*AIM OF THE EXERCISE:* A word-for-word copy of the records below is required.

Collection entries

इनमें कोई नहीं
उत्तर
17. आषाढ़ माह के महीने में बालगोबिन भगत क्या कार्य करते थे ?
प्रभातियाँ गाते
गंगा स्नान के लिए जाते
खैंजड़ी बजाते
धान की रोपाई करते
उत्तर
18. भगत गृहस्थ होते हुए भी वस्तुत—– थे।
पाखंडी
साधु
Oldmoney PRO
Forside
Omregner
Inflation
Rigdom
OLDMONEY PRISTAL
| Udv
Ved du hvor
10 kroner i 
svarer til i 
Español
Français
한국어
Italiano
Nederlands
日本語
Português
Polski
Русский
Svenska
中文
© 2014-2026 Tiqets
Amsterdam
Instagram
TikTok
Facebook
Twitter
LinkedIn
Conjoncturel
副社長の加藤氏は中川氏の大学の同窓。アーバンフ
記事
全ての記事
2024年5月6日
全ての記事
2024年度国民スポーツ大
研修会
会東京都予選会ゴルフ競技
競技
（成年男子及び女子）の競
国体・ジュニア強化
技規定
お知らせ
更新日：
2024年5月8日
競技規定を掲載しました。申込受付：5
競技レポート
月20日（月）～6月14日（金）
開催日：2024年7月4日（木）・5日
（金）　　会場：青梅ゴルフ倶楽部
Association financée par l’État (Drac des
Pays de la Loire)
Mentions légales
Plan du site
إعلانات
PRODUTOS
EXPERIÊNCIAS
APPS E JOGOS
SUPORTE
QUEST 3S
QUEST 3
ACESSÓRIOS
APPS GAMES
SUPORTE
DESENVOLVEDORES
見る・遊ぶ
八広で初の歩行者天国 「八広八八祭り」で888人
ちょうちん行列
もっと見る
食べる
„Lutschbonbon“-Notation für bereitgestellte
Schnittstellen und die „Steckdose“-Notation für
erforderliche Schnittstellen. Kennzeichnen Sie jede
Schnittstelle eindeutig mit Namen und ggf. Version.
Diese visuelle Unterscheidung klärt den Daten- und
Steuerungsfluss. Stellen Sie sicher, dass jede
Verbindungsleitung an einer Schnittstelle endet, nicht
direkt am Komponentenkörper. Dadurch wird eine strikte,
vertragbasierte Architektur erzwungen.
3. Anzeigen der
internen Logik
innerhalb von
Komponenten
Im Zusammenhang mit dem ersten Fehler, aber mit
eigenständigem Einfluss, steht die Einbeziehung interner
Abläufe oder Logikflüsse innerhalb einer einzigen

*RESULT OF THIS TASK:*
इनमें कोई नहीं
उत्तर
17. आषाढ़ माह के महीने में बालगोबिन भगत क्या कार्य करते थे ?
प्रभातियाँ गाते
गंगा स्नान के लिए जाते
खैंजड़ी बजाते
धान की रोपाई करते
उत्तर
18. भगत गृहस्थ होते हुए भी वस्तुत—– थे।
पाखंडी
साधु
Oldmoney PRO
Forside
Omregner
Inflation
Rigdom
OLDMONEY PRISTAL
| Udv
Ved du hvor
10 kroner i 
svarer til i 
Español
Français
한국어
Italiano
Nederlands
日本語
Português
Polski
Русский
Svenska
中文
© 2014-2026 Tiqets
Amsterdam
Instagram
TikTok
Facebook
Twitter
LinkedIn
Conjoncturel
副社長の加藤氏は中川氏の大学の同窓。アーバンフ
記事
全ての記事
2024年5月6日
全ての記事
2024年度国民スポーツ大
研修会
会東京都予選会ゴルフ競技
競技
（成年男子及び女子）の競
国体・ジュニア強化
技規定
お知らせ
更新日：
2024年5月8日
競技規定を掲載しました。申込受付：5
競技レポート
月20日（月）～6月14日（金）
開催日：2024年7月4日（木）・5日
（金）　　会場：青梅ゴルフ倶楽部
Association financée par l’État (Drac des
Pays de la Loire)
Mentions légales
Plan du site
إعلانات
PRODUTOS
EXPERIÊNCIAS
APPS E JOGOS
SUPORTE
QUEST 3S
QUEST 3
ACESSÓRIOS
APPS GAMES
SUPORTE
DESENVOLVEDORES
見る・遊ぶ
八広で初の歩行者天国 「八広八八祭り」で888人
ちょうちん行列
もっと見る
食べる
„Lutschbonbon“-Notation für bereitgestellte
Schnittstellen und die „Steckdose“-Notation für
erforderliche Schnittstellen. Kennzeichnen Sie jede
Schnittstelle eindeutig mit Namen und ggf. Version.
Diese visuelle Unterscheidung klärt den Daten- und
Steuerungsfluss. Stellen Sie sicher, dass jede
Verbindungsleitung an einer Schnittstelle endet, nicht
direkt am Komponentenkörper. Dadurch wird eine strikte,
vertragbasierte Architektur erzwungen.
3. Anzeigen der
internen Logik
innerhalb von
Komponenten
Im Zusammenhang mit dem ersten Fehler, aber mit
eigenständigem Einfluss, steht die Einbeziehung interner
Abläufe oder Logikflüsse innerhalb einer einzigen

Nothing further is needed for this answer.